> [TASK PROMPT]: Filter by the string "Keilrahmen": return the lines of the material that contain it.

Segment Start: SOURCE MATERIAL

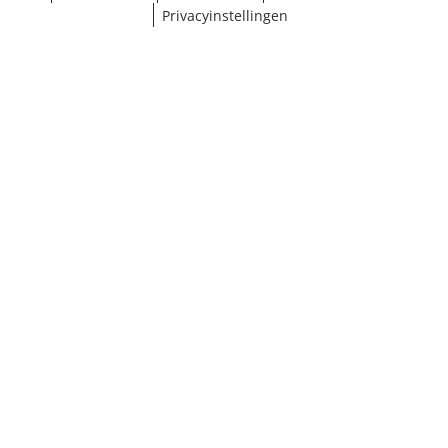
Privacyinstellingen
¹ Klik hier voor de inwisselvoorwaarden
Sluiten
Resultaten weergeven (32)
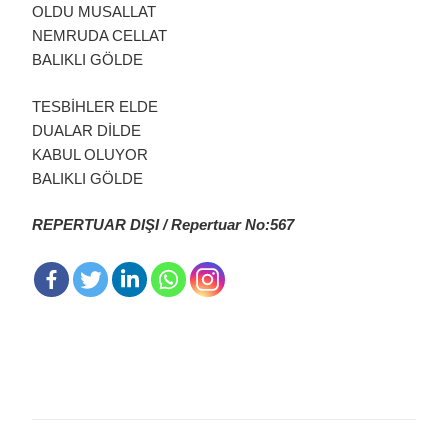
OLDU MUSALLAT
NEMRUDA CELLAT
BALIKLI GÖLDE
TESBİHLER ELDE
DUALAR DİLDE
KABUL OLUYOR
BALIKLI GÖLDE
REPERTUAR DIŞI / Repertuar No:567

Segment End: SOURCE MATERIAL
Segment Start: SOURCE MATERIAL

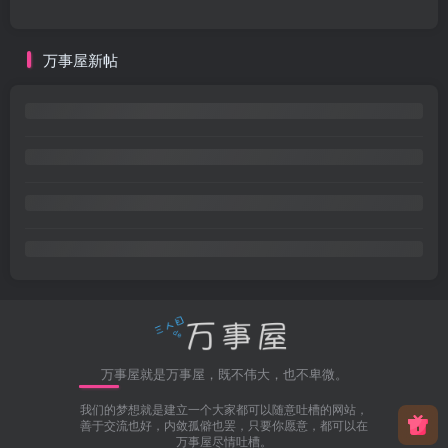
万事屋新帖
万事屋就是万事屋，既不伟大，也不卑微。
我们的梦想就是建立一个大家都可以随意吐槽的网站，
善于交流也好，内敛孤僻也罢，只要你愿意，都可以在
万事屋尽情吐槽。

Segment End: SOURCE MATERIAL
Segment Start: SOURCE MATERIAL

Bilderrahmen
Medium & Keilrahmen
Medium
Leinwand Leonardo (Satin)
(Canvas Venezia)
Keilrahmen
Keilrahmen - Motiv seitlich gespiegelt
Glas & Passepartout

Segment End: SOURCE MATERIAL

> [PROBLEM SOLUTION]:
Medium & Keilrahmen
Keilrahmen
Keilrahmen - Motiv seitlich gespiegelt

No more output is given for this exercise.